Let $ABCDE$ be a pentagon inscribed in a circle such that $AB = CD = 3$, $BC = DE = 10$, and $AE= 14$. The sum of the lengths of all diagonals of $ABCDE$ is equal to $\frac{m}{n}$, where $m$ and $n$ are relatively prime positive integers. What is $m+n$ ?
Find the sum of all the positive solutions of
$2\cos2x \left(\cos2x - \cos{\left( \frac{2014\pi^2}{x} \right) } \right) = \cos4x - 1$
Square $ABCD$ has side length $10$. Point $E$ is on $\overline{BC}$, and the area of $\bigtriangleup ABE$ is $40$. What is $BE$?

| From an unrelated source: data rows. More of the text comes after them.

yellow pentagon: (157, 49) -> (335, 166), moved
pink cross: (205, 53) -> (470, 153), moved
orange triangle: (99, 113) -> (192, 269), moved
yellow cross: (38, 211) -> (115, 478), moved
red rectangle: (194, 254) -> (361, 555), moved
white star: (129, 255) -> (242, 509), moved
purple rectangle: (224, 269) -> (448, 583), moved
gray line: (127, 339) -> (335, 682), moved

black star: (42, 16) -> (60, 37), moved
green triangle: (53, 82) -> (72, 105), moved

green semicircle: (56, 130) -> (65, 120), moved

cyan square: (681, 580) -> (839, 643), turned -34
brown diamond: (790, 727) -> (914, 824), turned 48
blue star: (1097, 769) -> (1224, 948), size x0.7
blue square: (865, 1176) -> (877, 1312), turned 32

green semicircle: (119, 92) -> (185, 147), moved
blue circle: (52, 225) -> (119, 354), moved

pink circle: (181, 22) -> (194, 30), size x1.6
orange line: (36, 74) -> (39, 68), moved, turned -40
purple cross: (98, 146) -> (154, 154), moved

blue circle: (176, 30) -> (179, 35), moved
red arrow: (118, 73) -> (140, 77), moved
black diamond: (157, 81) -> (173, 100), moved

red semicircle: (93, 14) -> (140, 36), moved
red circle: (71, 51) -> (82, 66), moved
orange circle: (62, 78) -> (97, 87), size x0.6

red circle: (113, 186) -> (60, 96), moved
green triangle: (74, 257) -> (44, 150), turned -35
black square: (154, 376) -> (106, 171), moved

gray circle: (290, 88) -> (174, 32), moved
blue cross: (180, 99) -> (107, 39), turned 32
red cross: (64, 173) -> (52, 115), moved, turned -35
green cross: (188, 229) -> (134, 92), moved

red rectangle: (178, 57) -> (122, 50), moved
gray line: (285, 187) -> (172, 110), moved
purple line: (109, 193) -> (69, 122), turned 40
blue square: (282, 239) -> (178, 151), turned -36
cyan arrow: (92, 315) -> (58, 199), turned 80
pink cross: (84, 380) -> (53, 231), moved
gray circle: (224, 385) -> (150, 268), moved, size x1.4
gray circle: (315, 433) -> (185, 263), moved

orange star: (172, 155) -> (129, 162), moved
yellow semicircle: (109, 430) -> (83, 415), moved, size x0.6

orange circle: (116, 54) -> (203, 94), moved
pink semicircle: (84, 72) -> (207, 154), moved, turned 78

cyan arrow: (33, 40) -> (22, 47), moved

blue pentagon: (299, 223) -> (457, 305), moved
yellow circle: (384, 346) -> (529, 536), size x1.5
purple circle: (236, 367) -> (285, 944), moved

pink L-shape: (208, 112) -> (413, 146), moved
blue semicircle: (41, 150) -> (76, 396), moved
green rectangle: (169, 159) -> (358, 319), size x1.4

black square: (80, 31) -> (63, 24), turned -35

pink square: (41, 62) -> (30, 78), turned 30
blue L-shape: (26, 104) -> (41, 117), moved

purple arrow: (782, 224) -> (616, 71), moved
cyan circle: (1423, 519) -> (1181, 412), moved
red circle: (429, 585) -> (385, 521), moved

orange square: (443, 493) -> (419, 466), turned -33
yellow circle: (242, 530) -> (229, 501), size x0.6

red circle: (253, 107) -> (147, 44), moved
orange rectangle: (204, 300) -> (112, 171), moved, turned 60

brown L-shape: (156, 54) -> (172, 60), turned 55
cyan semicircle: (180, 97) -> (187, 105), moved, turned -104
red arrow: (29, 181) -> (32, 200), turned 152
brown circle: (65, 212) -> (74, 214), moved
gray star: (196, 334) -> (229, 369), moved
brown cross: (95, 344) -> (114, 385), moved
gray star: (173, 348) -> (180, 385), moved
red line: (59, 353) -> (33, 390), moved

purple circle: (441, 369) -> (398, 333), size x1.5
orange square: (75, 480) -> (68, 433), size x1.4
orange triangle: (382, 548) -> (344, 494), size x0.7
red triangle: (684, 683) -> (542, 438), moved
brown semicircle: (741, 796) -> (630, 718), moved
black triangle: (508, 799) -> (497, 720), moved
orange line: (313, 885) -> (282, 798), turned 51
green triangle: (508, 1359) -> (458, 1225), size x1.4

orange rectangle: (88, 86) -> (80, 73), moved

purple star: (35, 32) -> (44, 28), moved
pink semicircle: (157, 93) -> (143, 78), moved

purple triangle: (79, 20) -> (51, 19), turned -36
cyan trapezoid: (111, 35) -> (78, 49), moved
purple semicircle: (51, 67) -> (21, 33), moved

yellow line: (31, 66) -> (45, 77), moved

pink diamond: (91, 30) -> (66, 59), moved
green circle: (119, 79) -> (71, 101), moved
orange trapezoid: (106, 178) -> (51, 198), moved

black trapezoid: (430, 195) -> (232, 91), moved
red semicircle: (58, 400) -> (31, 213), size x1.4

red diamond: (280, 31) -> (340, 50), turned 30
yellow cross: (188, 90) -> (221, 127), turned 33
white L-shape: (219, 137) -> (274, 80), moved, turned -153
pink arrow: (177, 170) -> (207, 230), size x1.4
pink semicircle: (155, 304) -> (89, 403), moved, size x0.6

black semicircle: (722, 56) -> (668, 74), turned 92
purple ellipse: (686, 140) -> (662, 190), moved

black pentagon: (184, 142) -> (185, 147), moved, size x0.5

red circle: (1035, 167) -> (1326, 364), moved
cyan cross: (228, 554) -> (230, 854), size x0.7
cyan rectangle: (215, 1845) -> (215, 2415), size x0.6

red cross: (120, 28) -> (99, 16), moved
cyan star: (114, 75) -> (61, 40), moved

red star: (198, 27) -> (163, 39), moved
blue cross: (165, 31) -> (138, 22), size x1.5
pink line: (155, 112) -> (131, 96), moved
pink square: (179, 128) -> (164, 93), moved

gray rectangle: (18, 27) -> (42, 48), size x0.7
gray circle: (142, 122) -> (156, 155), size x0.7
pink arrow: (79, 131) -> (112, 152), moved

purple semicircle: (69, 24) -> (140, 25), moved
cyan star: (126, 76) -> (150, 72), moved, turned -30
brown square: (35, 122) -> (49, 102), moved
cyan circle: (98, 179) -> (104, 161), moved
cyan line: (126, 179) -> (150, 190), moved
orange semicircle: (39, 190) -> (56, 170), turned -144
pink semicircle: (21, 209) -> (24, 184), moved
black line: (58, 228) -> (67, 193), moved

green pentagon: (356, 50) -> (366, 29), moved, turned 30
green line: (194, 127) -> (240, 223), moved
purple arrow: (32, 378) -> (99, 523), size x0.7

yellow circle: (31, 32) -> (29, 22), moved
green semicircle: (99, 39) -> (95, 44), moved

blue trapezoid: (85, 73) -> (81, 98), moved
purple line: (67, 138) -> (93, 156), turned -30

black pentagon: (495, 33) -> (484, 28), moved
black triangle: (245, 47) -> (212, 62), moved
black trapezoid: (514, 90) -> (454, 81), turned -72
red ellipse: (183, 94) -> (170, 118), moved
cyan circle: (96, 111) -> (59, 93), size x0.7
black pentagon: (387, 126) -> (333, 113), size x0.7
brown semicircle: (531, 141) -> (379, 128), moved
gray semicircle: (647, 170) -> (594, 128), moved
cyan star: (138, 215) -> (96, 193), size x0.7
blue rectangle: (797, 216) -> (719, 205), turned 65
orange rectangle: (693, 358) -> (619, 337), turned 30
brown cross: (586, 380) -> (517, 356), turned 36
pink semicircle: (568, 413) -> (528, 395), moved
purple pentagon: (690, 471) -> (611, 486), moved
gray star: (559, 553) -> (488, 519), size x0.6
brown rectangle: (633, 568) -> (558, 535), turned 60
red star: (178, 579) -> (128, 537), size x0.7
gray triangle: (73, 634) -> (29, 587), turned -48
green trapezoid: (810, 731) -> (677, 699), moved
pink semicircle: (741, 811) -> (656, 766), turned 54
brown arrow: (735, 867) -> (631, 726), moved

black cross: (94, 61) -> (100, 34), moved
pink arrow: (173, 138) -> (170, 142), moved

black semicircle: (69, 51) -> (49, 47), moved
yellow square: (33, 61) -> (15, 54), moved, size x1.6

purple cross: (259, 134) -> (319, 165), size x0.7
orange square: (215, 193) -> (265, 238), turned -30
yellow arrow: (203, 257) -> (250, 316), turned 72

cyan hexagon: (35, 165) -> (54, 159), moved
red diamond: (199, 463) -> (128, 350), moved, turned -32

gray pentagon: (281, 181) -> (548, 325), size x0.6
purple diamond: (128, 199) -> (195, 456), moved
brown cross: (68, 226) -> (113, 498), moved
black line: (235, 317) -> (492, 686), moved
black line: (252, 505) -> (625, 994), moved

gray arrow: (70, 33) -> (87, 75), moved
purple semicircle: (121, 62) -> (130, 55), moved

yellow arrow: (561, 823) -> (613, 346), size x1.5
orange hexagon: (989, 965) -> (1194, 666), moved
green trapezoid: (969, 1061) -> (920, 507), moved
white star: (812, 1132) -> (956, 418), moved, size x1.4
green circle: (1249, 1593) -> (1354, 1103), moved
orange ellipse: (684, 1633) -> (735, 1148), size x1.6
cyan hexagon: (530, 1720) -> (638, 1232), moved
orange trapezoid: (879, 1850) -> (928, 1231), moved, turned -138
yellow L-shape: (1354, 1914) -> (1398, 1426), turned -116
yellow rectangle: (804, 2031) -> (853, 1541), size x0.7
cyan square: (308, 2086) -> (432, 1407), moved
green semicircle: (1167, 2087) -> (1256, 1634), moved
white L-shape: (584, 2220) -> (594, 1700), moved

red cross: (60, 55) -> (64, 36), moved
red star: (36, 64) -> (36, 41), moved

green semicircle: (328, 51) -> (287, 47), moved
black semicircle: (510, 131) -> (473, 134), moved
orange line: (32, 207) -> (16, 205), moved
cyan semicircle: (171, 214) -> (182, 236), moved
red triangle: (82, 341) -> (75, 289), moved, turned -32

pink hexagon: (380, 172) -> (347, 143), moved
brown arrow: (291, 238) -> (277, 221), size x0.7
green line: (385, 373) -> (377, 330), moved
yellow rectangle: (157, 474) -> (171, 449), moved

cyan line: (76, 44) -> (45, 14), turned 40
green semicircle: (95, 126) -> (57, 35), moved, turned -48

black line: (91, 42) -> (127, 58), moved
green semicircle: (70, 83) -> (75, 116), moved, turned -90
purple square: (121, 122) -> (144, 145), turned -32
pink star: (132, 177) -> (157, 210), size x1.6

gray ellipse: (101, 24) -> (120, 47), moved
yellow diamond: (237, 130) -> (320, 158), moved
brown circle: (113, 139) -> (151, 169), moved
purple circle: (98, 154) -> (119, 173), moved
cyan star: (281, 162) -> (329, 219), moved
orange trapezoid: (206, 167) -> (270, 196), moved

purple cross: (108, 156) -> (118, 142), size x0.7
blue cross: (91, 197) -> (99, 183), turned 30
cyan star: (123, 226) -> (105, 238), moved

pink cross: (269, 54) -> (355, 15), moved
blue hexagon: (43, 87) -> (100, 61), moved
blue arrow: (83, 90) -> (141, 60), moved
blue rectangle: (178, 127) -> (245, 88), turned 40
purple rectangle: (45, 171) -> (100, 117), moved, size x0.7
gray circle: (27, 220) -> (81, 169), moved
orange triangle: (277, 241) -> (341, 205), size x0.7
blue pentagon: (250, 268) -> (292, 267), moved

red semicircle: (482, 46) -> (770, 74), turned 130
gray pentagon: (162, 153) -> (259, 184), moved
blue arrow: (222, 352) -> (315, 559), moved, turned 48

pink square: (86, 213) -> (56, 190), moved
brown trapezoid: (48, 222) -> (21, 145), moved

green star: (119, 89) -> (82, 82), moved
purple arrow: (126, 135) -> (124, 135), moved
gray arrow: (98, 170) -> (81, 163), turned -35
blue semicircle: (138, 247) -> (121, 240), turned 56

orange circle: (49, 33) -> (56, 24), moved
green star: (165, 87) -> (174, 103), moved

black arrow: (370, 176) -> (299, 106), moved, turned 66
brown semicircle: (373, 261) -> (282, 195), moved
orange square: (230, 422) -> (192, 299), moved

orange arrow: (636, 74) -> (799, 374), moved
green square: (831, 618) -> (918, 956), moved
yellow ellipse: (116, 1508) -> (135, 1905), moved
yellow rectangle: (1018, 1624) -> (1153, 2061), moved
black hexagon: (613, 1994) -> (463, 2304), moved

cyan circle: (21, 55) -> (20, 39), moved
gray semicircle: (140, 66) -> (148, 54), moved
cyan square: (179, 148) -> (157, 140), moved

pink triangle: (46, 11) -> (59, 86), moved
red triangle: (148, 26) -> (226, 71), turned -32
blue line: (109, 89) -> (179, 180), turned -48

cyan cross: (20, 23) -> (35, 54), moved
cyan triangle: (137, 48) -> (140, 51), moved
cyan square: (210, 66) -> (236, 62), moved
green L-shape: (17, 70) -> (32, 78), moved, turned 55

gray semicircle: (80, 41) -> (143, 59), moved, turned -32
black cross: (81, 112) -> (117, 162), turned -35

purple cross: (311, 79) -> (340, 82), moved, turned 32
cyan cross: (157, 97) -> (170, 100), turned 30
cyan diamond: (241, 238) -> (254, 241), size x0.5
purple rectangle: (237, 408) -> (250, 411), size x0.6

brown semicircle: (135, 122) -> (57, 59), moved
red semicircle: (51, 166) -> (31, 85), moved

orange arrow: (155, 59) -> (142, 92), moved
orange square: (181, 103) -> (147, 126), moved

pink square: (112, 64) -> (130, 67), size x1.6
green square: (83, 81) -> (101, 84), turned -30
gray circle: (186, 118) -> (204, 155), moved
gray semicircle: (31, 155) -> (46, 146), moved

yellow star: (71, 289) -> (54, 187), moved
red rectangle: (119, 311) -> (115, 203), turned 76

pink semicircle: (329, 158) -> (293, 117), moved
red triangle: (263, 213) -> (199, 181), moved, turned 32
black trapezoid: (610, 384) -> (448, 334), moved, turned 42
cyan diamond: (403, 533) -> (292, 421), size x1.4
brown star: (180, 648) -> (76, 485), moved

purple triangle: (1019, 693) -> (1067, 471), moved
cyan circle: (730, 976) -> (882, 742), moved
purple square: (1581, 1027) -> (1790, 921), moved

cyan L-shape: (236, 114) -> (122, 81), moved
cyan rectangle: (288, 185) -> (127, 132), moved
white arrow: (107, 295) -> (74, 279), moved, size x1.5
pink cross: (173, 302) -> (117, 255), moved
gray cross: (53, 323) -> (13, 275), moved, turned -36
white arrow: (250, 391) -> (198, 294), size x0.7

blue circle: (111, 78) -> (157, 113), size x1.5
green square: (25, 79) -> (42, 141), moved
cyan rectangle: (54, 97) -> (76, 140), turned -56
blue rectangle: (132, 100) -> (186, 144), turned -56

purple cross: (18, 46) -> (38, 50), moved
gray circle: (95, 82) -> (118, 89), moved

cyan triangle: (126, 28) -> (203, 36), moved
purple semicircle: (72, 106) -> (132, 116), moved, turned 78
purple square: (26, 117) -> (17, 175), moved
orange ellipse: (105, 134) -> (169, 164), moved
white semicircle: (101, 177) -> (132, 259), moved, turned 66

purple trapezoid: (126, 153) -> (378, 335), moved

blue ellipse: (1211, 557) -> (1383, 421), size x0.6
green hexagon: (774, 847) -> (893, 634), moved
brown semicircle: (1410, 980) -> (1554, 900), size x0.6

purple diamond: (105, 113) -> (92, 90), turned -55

A softball team played ten games, scoring $1,2,3,4,5,6,7,8,9$, and $10$ runs. They lost by one run in exactly five games. In each of the other games, they scored twice as many runs as their opponent. How many total runs did their opponents score?
A flower bouquet contains pink roses, red roses, pink carnations, and red carnations. One third of the pink flowers are roses, three fourths of the red flowers are carnations, and six tenths of the flowers are pink. What percent of the flowers are carnations?
What is the value of \[\frac{2^{2014}+2^{2012}}{2^{2014}-2^{2012}}?\]
Tom, Dorothy, and Sammy went on a vacation and agreed to split the costs evenly. During their trip Tom paid $\$105$, Dorothy paid $\$125$, and Sammy paid $\$175$. In order to share the costs equally, Tom gave Sammy $t$ dollars, and Dorothy gave Sammy $d$ dollars. What is $t-d$?